Tetsuji Miwa


Tetsuji Miwa is a Japanese mathematician, specializing in mathematical physics.
Miwa received his undergraduate degree in 1971 and his master's degree in 1973 from the University of Tokyo. He studied microlocal analysis and hyperfunctions in the early 1970s under the influence of Mikio Satō and Masaki Kashiwara. In 1973 Miwa moved to RIMS at Kyoto University and joined the mathematicians of the Satō school. He received his PhD in 1981 from Kyoto University. There he was a research assistant from 1973 to 1984, an associate professor from 1984 to 1993, and a full professor from 1993, retiring as professor emeritus in 2013. He held a joint appointment as a professor at RIMS.
With Michio Satō and Michio Jimbō he discovered in the 1970s a connection with monodromic-derived deformations of linear differential equations and correlation functions in the Ising model. With Jimbō he then examined general isomonodromic deformations of linear differential equations.

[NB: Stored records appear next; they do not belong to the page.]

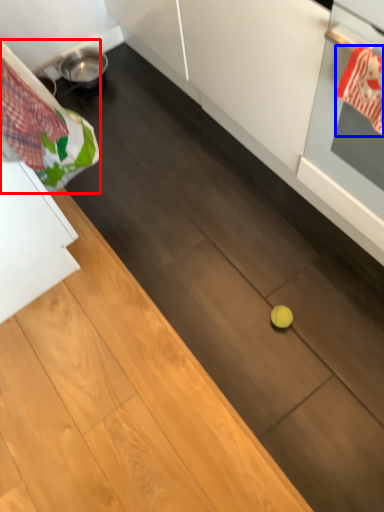 Question: Which object appears closest to the camera in this image, laundry (highlighted by a red box) or material (highlighted by a blue box)?

Choices:
 (A) laundry
 (B) material

Answer: (A) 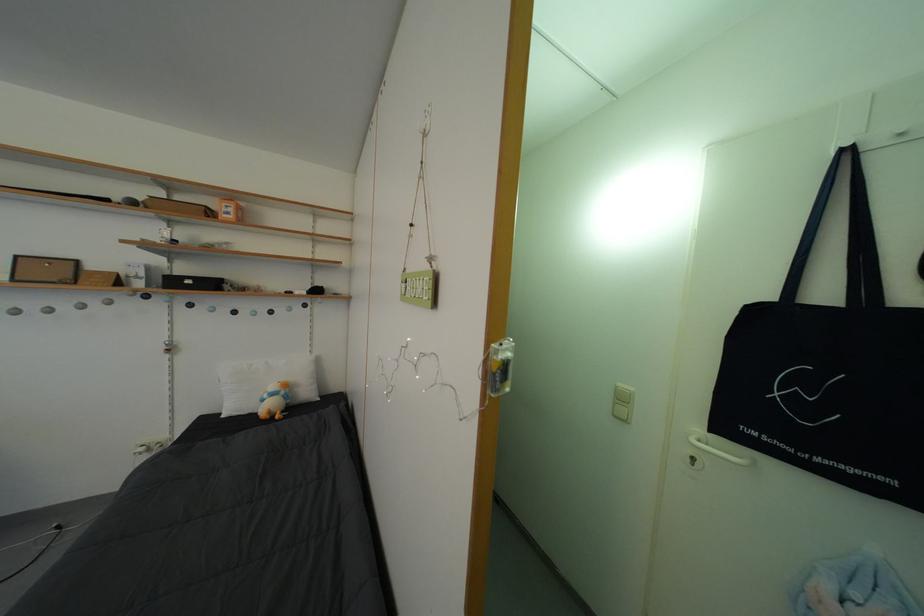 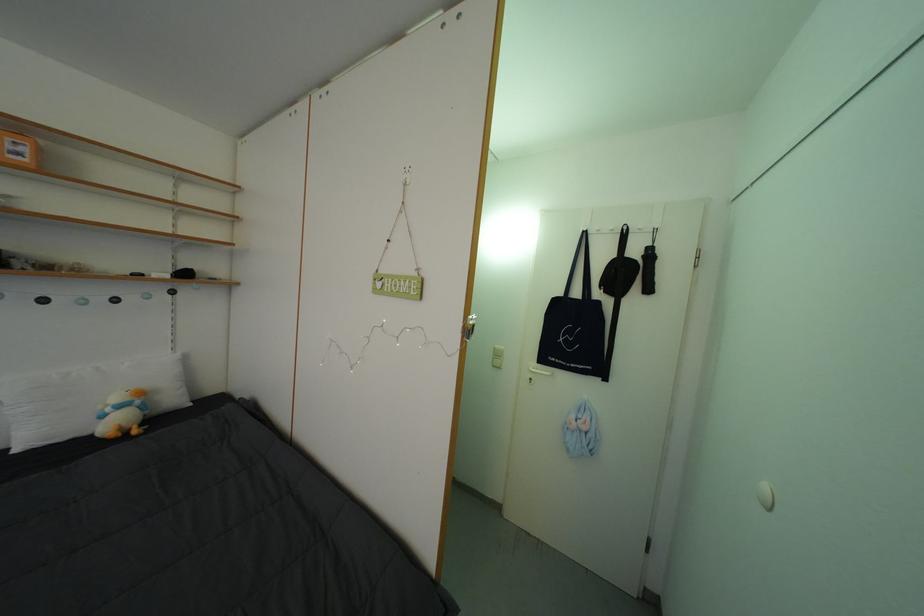 In the second image, find the point that corresponds to (x=295, y=403) in the first image.

(152, 413)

Miwa studied, with Jimbō and Etsuro Date, the role of affine Lie algebras in soliton equations and, with Jimbō, the role of quantum groups in exactly solvable grid models of statistical mechanics.
Miwa and Michio Jimbō were jointly awarded in 1987 the autumn prize of the Mathematical Society of Japan and in 1999 the Asahi Prize.
In 1986 he was an Invited Speaker with talk Integrable lattice models and branching coefficients at the International Congress of Mathematicians in Berkeley. In 1998 he gave a plenary lecture Solvable Lattice Models and Representation Theory of Quantum Affine Algebras at the ICM in Berlin.
In 2013 Miwa was awarded, jointly with Michio Jimbō, the Dannie Heineman Prize for Mathematical Physics for "profound developments in integrable systems and their correlation functions in statistical mechanics and quantum field theory, making use of quantum groups, algebraic analysis and deformation theory."